10 Stilfragen an… Knigge-Trainer Clemens Graf von Hoyos

Schon als Kind fiel Clemens Graf von Hoyos mit seinen außergewöhnlich guten Manieren auf. Seine Grundschullehrerin bat ihn entsprechend, der gesamten Klasse seine Umgangsformen etwas näher zu bringen. Mittlerweile ist Clemens ein sehr gefragter Trainer und Berater für zeitgemäße Umgangsformen und Business-Etikette.

Zu seiner Klientel gehören prominente Persönlichkeiten wie auch Universitäten, Ministerien und DAX-Unternehmen. Deutschlands größte Medien berichten regelmäßig über den jungen Vorstandsvorsitzenden der Deutschen-Knigge-Gesellschaft.

1. Was bedeutet für Dich guter Stil?

Guter Stil hat zunächst nicht unbedingt etwas mit Kleidung zu tun. Guter Stil zeigt sich vielmehr im Umgang mit seinen Mitmenschen und noch viel mehr in unangenehmen Situationen. Wie löse ich knifflige zwischenmenschliche Situationen; bin und bleibe ich auch in unangenehmen Lagen souverän; bin ich stets ein achtsamer Zuhörer und angenehm-unterhaltsamer Gesprächspartner?! Die Kleidung kann allerdings als eine nach außen verlängerte Geisteshaltung gewertet werden. Mit seinem Outfit drückt man schließlich Respekt gegenüber sich selbst, gegenüber seinem Umfeld, aber auch gegenüber seiner Arbeit aus.

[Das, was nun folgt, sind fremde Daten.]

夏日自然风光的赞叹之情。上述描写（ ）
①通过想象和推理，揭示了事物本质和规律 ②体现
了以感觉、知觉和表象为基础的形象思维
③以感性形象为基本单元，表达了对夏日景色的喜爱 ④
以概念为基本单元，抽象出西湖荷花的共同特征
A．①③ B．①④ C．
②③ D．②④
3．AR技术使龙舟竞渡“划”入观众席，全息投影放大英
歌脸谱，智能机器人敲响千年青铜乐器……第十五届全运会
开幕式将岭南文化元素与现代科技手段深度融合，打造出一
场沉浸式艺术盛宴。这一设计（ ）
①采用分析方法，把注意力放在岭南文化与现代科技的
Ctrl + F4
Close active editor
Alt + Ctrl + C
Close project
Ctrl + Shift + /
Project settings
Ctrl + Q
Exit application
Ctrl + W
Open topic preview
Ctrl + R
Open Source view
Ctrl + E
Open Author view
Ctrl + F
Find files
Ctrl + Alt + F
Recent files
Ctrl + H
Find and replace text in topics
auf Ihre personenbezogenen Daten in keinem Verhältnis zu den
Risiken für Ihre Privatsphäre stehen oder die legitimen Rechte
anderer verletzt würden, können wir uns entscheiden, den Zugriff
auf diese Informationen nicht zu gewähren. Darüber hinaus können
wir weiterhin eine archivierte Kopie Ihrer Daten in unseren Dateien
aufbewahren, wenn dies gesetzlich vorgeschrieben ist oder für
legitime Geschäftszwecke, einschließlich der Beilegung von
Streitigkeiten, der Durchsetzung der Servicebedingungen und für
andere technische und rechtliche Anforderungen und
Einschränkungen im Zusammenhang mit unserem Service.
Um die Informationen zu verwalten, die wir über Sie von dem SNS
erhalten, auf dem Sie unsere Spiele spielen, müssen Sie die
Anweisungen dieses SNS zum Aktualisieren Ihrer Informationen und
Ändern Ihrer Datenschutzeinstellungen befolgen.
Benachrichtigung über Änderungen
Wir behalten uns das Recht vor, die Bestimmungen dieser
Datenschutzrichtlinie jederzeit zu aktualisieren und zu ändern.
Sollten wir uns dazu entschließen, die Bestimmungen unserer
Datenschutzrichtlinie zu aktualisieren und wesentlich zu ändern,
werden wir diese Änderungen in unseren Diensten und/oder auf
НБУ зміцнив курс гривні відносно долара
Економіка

2. Woher speist Du Dein Wissen über die richtige Etikette?

Tatsächlich habe ich ein solides Fundament dank der Erziehung durch meine Eltern und Großeltern. Nachdem ich aber bereits während meiner gesamten Schul- und Wehrdienstzeit als „Knigge-Experte“ herhalten musste (Seitenscheitel, stets mit Hemd und einem doch außergewöhnlichen Nachnamen „Graf von Hoyos Freiherr zu Stichsenstein“), habe ich mich – auch aus eigenem Interesse – bereits als Jugendlicher mit entsprechender Literatur beschäftigt. Inzwischen habe ich knapp 250 Bücher gelesen, die sich mit soziopsychologischen, humanistisch-philosophischen und Etikette-Themen beschäftigen. Das früheste Werk dürfte 2.500 Jahre alt sein, das jüngste ist aus dem Jahr 2015 von einer Harvard-Professorin. Hinzu kommt, dass ich immer wieder an Veranstaltungen teilnehme, bei denen Vorstände, Adel und Diplomaten sich ein Stelldichein geben. Da kann man als aufmerksamer Beobachter viel lernen!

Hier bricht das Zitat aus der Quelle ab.